Batman – Ano Um
Depois de tantos anos dedicando boa parte da minha coleção ao Batman e histórias da DC que contam com o morcegão no elenco, posso dizer que já li diversas versões da trágica história de Bruce Wayne na sua infância e como isso afetou a sua vida de maneira irreversível. Claro que se o que aconteceu com o pequeno Bruce tivesse acontecido comigo eu provavelmente teria parado nas mãos dos melhores psicólogos de Gotham City, mas o menino solitário resolveu suas questões de outra maneira: vestindo preto e se tornando a própria sombra e o terror para o crime que ceifou sua família tão precocemente. Mas esse texto não está aqui para falar do que eu faria como herdeira da fortuna dos Wayne, e sim o que eu achei de Batman – Ano Um, a versão de Frank Miller para a origem do Cavaleiro das Trevas.
A FORÇA DOS ANOS 80 NOS RUMOS DOS QUADRINHOS PASSAM POR BATMAN – ANO UM
Batman Ano Um Capa Panini A edição encadernada lançada pela Panini Books em 2011 começa com um ótimo material de apoio para ajudar o leitor a se contextualizar no cenário ainda não muito construído do que seria a Gotham com Batman e o Comissário Gordon e um prefácio elucidativo escrito por Denny O’Neil de como Frank Miller era uma peça chave para os rumos da indústria dos quadrinhos na década de 80, consagrando-o como grande criador de tendências do período e um dos nomes eternizados na história do Batman por ter escrito o bombástico “O Cavaleiro das Trevas ”. Isso é importante para entender as razões de mais uma vez a história da origem do personagem ser reescrita.

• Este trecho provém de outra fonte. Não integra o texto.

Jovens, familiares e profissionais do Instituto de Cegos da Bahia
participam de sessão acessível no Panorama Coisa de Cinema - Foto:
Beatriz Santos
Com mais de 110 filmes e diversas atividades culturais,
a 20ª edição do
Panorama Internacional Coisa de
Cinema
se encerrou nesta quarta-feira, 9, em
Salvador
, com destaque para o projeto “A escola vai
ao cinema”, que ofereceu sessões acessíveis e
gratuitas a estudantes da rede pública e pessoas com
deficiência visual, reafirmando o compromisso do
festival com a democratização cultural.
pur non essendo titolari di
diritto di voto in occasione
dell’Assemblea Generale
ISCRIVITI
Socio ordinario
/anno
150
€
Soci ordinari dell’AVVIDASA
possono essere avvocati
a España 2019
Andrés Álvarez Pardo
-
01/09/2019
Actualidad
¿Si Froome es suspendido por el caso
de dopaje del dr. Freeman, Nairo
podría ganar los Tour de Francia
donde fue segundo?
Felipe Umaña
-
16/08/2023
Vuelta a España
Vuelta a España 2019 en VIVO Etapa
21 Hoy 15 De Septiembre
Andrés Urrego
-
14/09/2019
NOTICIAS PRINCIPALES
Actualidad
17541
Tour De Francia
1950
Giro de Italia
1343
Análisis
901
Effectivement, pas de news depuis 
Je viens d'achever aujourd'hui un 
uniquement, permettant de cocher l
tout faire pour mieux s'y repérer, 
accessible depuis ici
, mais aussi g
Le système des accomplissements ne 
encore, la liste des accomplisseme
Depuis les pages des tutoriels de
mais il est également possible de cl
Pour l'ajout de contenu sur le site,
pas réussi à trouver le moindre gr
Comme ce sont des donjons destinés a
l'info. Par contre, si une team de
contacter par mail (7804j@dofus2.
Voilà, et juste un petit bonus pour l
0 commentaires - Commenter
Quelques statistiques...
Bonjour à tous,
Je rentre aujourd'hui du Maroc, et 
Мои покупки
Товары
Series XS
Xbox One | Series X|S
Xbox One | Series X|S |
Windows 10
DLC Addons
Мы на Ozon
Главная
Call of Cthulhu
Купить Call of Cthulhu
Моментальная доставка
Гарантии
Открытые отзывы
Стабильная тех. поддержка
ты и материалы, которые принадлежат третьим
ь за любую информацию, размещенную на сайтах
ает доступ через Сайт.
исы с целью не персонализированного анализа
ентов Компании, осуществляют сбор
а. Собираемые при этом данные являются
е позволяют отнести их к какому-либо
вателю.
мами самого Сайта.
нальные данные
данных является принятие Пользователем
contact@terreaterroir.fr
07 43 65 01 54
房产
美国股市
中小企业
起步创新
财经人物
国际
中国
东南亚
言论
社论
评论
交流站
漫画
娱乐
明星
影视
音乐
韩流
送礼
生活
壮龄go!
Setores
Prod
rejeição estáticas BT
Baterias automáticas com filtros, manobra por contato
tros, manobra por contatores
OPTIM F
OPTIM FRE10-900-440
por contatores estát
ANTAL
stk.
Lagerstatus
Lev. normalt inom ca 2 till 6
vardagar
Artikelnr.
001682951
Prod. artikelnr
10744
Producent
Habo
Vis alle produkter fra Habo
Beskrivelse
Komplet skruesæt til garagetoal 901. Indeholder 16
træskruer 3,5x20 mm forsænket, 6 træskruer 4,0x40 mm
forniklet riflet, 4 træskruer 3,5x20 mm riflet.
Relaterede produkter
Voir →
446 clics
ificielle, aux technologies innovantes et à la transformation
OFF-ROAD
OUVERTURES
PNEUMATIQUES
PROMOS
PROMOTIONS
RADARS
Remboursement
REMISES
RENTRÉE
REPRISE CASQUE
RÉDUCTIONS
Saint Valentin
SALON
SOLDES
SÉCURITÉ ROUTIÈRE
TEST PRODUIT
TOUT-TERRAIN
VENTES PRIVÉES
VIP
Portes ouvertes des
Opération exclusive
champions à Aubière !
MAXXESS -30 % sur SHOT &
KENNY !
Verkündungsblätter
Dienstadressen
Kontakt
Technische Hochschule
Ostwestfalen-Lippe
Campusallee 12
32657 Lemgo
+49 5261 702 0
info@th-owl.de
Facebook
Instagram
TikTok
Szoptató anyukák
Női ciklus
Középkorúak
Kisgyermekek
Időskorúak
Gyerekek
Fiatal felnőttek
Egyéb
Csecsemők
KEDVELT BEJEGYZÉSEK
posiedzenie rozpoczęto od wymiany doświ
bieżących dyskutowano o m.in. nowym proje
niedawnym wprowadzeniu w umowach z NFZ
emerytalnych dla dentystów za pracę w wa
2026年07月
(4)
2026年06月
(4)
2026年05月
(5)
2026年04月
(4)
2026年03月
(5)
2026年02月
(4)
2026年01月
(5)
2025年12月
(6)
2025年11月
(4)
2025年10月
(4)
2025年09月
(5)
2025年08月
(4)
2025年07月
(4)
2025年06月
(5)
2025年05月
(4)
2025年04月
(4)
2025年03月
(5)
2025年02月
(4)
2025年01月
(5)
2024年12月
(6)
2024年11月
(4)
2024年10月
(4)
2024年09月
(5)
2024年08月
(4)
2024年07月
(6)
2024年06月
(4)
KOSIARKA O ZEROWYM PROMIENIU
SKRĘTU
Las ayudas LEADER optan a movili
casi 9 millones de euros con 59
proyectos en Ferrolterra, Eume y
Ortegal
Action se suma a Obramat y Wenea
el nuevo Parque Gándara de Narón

DESCONSTRUINDO A IMAGEM IRRETOCÁVEL DO HERÓI, DO AMIGO DO HERÓI E DOS INIMIGOS
Como estamos falando de Miller, que deslizava com facilidade no desenvolvimento dos seus roteiros controversos enquanto estava em seu auge, é fácil imaginar que a história original de Bruce Wayne, apesar de ter sua essência intacta, teria contornos mais imprevisíveis e inaceitáveis para os fãs puristas. Não sei como os leitores reagiram na época, mas eu teria total estranhamento ao ver o futuro Comissário Gordon traindo sua esposa, Selina Kyle de cabelos raspados e totalmente bagaceira, e o próprio Batman sendo completamente displicente com sua segurança, saúde e preservação da própria identidade. Se a ideia de Miller era dar novos e mais surpreendentes contornos aos personagens já tão bem definidos na época, ele conseguiu.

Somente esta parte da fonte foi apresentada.